Lease Analyzer for Tenants

Lease Analyzer for Tenants

An AI-powered tool that helps tenants review residential leases before signing—spotting harmful or unenforceable clauses, translating legalese, and helping them make informed choices.

Project Description

Leases are the starting point of landlord-tenant relationships—yet most tenants sign them without fully understanding the implications.

After signing a lease, many tenants wonder:

  • What did I just sign?
  • Did I really agree to pay these extra penalties?
  • What does this mean if I need to leave early and break my lease?
  • What happens if I need to ask for a change or repair?
  • Will I get my security deposit back?
  • Can my landlord evict me, and for what reason?

Most leases come from landlords or their attorneys, and many tenants don't have the expertise or time to review them before signing them. Down the road, they may also not know how to interpret the lease's clauses, to figure out how they apply to a question or problem they're dealing with.

Some researchers have found that the majority of private leases in some metro areas, especially those from standardized form providers, contain unenforceable or coercive terms.

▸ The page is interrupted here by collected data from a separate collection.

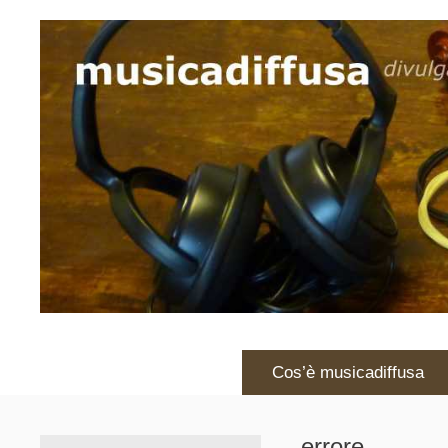
Vai
al
contenuto
Cos’è musicadiffusa
errore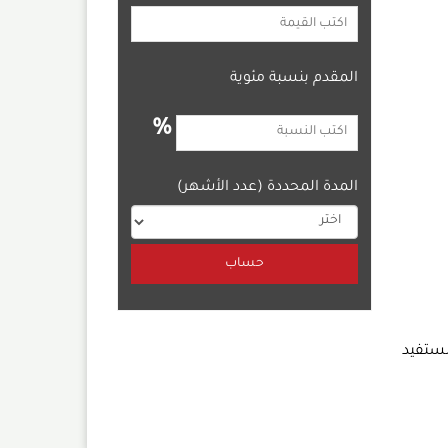
المقدم بنسبة مئوية
%
المدة المحددة (عدد الأشهر)
مستفيد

These concerning lease terms include

  • Exculpations of landlord liability, in which the landlord tries to disclaim any liability for negligence, and then the tenant can't raise claims about this;
  • Waiver of Notice clauses, in which a tenant waives the 15-30 day 'notice period' before a landlord can file a lawsuit against them to evict them,
  • As-is clauses, in which the thenant waives the right to safe, habitable living conditions,
  • Penalty clauses, that put high rates and penalties (like a multiple of the rent) for staying over the tenancy period,
  • Bans on common behaviors.

Hoffman and Strezhnev's dataset of over 170,000 leases from Philadelphia shows that these harmful patterns are widespread and worsening, especially with the rise of internet-distributed form contracts.

This project proposes an AI Lease Analyzer that tenants can use before signing a lease—or after, as they face issues in their tenancy. The tool would:

  • Scan and analyze lease documents using NLP and legal pattern recognition.
  • Highlight concerning clauses, such as waivers of habitability, no-fault eviction addenda, or illegal fee demands.
  • Explain legal implications in plain language and in multiple languages, tailored to user reading level and jurisdiction.
  • Provide scenario-based guidance to help tenants understand how a clause could affect them if disputes arise.
  • Suggest talking points or edits that tenants can propose in negotiation.
  • Link to local resources, such as tenant unions, legal aid organizations, or housing counselors.

This AI tool draws on real-world legal research and data, such as Hoffman and Strezhnev’s lease dataset and findings, and builds on recent patterns seen among Reddit users and others using LLMs to analyze business contracts, licensing terms, and landlord communications. The demand is already visible: people are independently using ChatGPT to “pre-screen” leases. But without tailored legal risk analysis or jurisdictional nuance, current tools often fall short.

By institutionalizing a lease analyzer, we can empower legal services, housing clinics, and tenant-facing apps to help people before eviction or habitability risks escalate. Legal aid orgs could integrate this tool into intake to identify problematic leases. Clinics could use it to flag systemic bad actors or forms. And tenants would finally get the knowledge advantage long enjoyed by landlords.

The tool also offers an opportunity to study and evaluate what kinds of lease terms most often correlate with eviction, disputes, or tenant hardship—contributing back to the policy conversation about standardization, form provider accountability, and lease reform.